Citta' del Vaticano, 14 mag. (Adnkronos) - La rivolta studentesca di trent'anni fa? Giustificata, perche' fu una reazione ad una societa' ''bloccata''. Ma i ''frutti'' furono quasi sempre ''cattivi''. E' il parere di ''Civilta' cattolica'', l'autorevole rivista della Compagnia di Gesu', che al mito del '68 dedica addirittura l'editoriale del prossimo numero, in genere dedicato a questioni bibliche o teologiche.

''Il Sessantotto cerco' di rispondere a esigenze reali di rinnovamento della societa'. Purtroppo, lo fece in modo sbagliato -scrivono i padri gesuiti- contestando non solo quello che nella societa' degli anni Sessanta era da contestare e da rinnovare, ma anche taluni valori essenziali, sempre validi, che bisognava invece conservare, sia pure in forme rinnovate''. Cosi' il '68 volle contestare l'autoritarismo sotto tutte le sue forme: ''Solo che la lotta giusta all'autoritarismo degenero' -sotto la spinta dell'ideologia marxista- nella negazione dell'autorita', in campo sia politico e sociale, sia familiare e scolastico, portando spesso alla prevalenza dell'individualismo, del libertarismo e del capriccio sulle norme, necessariamente autoritative, sulle quali si regge la convivenza umana''.

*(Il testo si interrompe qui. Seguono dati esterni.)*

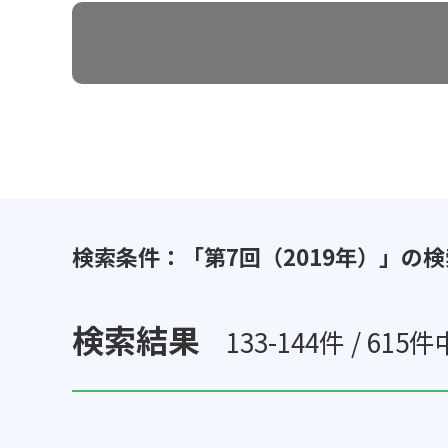
検索条件：「第7回（2019年）」の
検索結果
133-144件 / 615件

Lungo l'elenco degli errori dei sessantottini stilato dai gesuiti. Il movimento studentesco scelse ''le forme peggiori e piu' stolte di contestazione'' per rinnovare la scuola e l'universita'. Il ''merito'' di ''mettere in rilievo aspetti non positivi'' della famiglia tradizionale, come il ruolo subalterno della donna, si risolse in realta' in un ''attacco'' all'istituto familiare. La liberazione sessuale ''si converti' presto nel libertarismo sessuale e nella banalizzazione della sessualita', ridotta a merce di cinsumo''. Ma il ''frutto piu' amaro'' del '68 fu la ''spinta alla sovversione violenta contro lo Stato e la giustificazione ideologica e politica che esso diede alla lotta armata''. Per i gesuiti e' ''questa la macchia piu' grave di un evento storico'', che se fosse stato meno ideologico e violento e avesse avuto migliori maestri di quelli che ebbe, ''avrebbe potuto contribuire al rinnovamento di cui aveva urgente bisogno la societa' italiana degli anni Sessanta''.